Previous studies do not focus on the immediate postoperative period or comment on GP specifically. Therefore, the true incidence of this particular postoperative complication is unknown. In the absence of good data, we must rely on what is known about managing routine GP. Most patients presenting with GP undergo cholecystectomy during the same hospital admission to prevent the potential morbidity of future bouts. In our cases, both patients had recent major operations and were within the maximal inflammatory response phase. As such, we felt that delaying cholecystectomy would be preferable. This is also supported by the literature in the management of severe GS pancreatitis.  ERCP/S can be used as a temporizing procedure to prevent recurrent episodes of GP while awaiting cholecystectomy.  In addition, both of our patients had stomas that were planned to be reversed 6-8 weeks after the initial operation and, thus, provided the opportunity for a combined operation.
The technique we used is straightforward. Ports for laparoscopic procedures are routinely placed at sites of planned stomas in order to minimize the number of incisions.  Using the stoma site for the camera avoids an extra incision and is away from the midline, where adhesions are expected from previous operations.
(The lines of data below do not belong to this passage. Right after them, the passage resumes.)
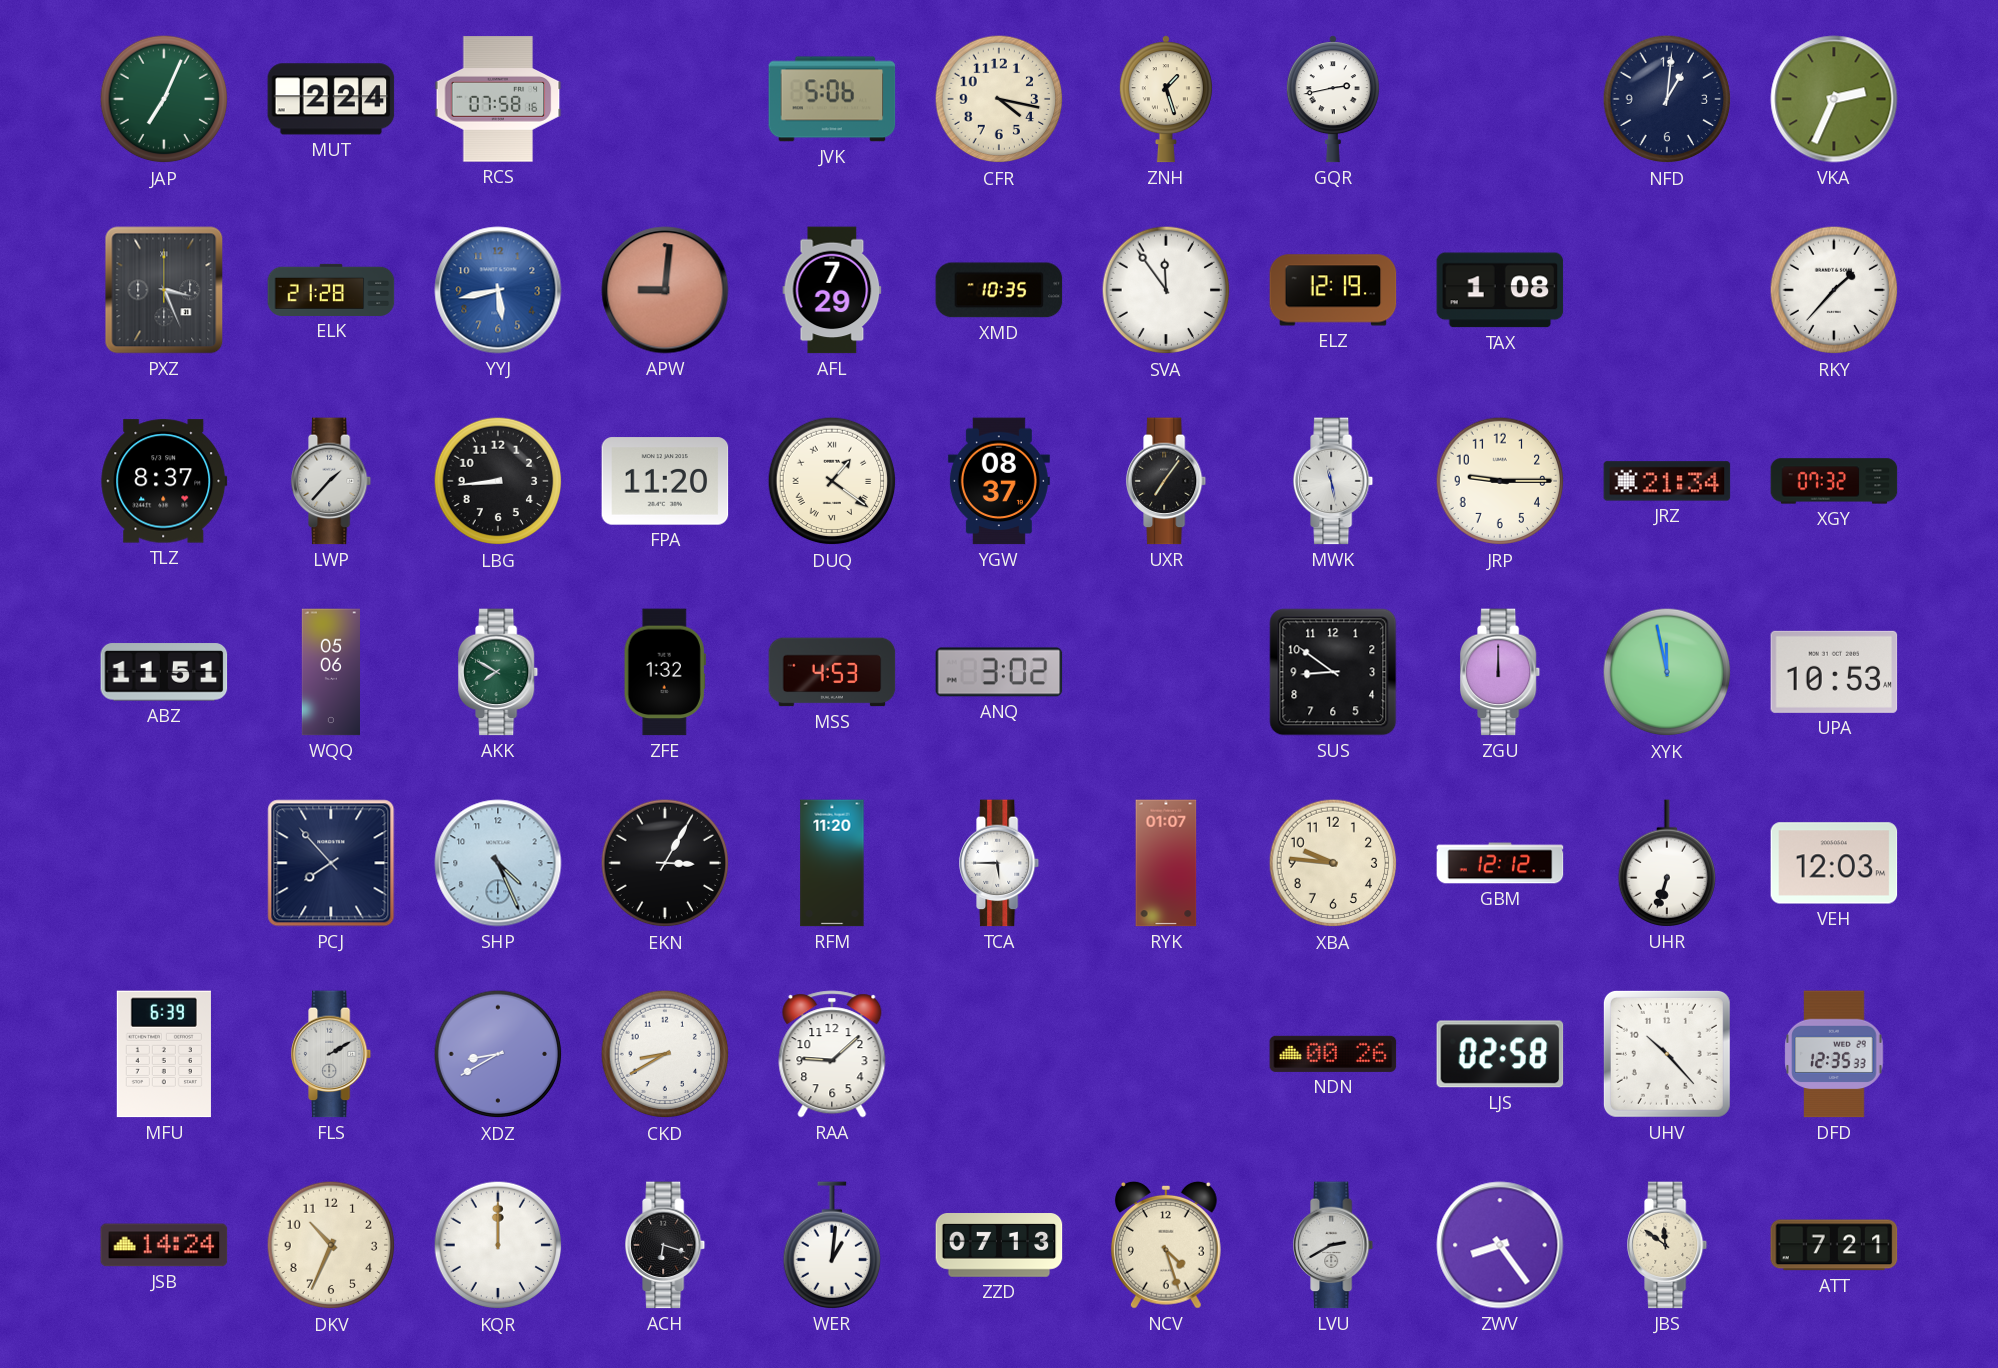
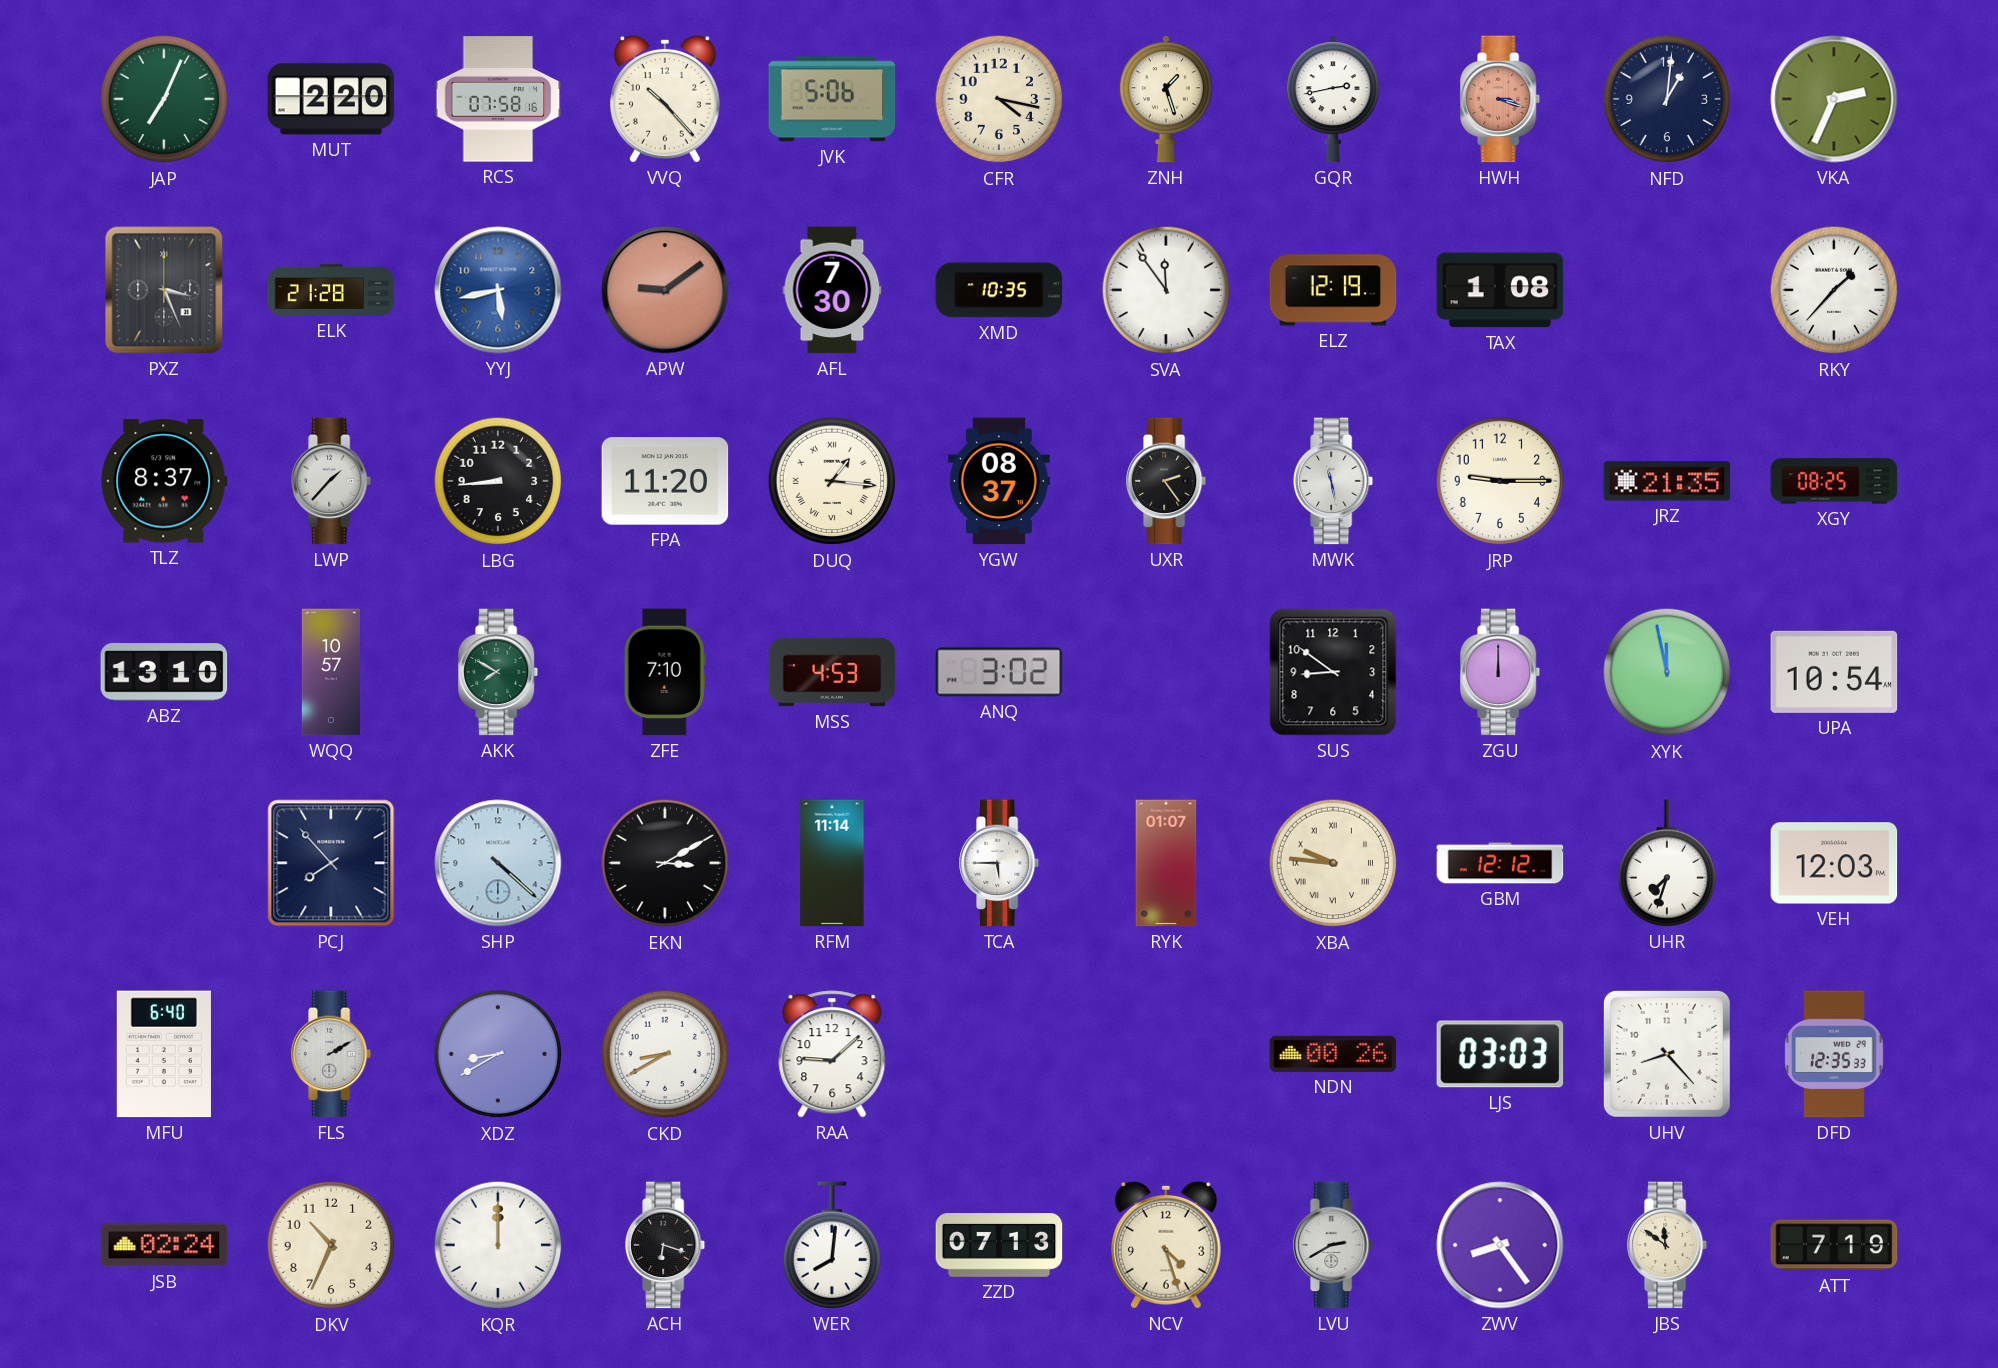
MUT: 2:24 -> 2:20
VVQ: none -> 10:23
HWH: none -> 3:18
APW: 9:01 -> 9:09
AFL: 7:29 -> 7:30
DUQ: 1:21 -> 1:16
UXR: 7:06 -> 2:24
JRZ: 21:34 -> 21:35
XGY: 07:32 -> 08:25
ABZ: 11:51 -> 13:10
WQQ: 05:06 -> 10:57
ZFE: 1:32 -> 7:10
UPA: 10:53 -> 10:54
SHP: 4:26 -> 4:22
EKN: 3:05 -> 3:10
RFM: 11:20 -> 11:14
XBA numerals: Arabic -> Roman
UHR: 6:33 -> 7:33
MFU: 6:39 -> 6:40
LJS: 02:58 -> 03:03
UHV: 10:23 -> 8:23
JSB: 14:24 -> 02:24
WER: 1:01 -> 8:01
ATT: 7:21 -> 7:19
We feel that delaying the completion of the anastomosis until after cholecystectomy and marking the proximal and distal limbs are important to avoid trauma to the anastomosis and to prevent un-intended twisting of the bowel.
| ¤ Conclusion|| |
Complications attributable to GS in the immediate postoperative period following colorectal surgery are difficult to manage. When the complication is GP, the episode is mild and resolves with non-operative measures, it may be preferable to delay cholecystectomy until the postoperative inflammatory response subsides. When the index operation is the first stage of a planned 2-stage operation, delaying the cholecystectomy seems even more attractive. As seen in these two cases, the fascial aperture of the ileostomy site can be easily used for the laparoscope, and combining the two operations is straightforward.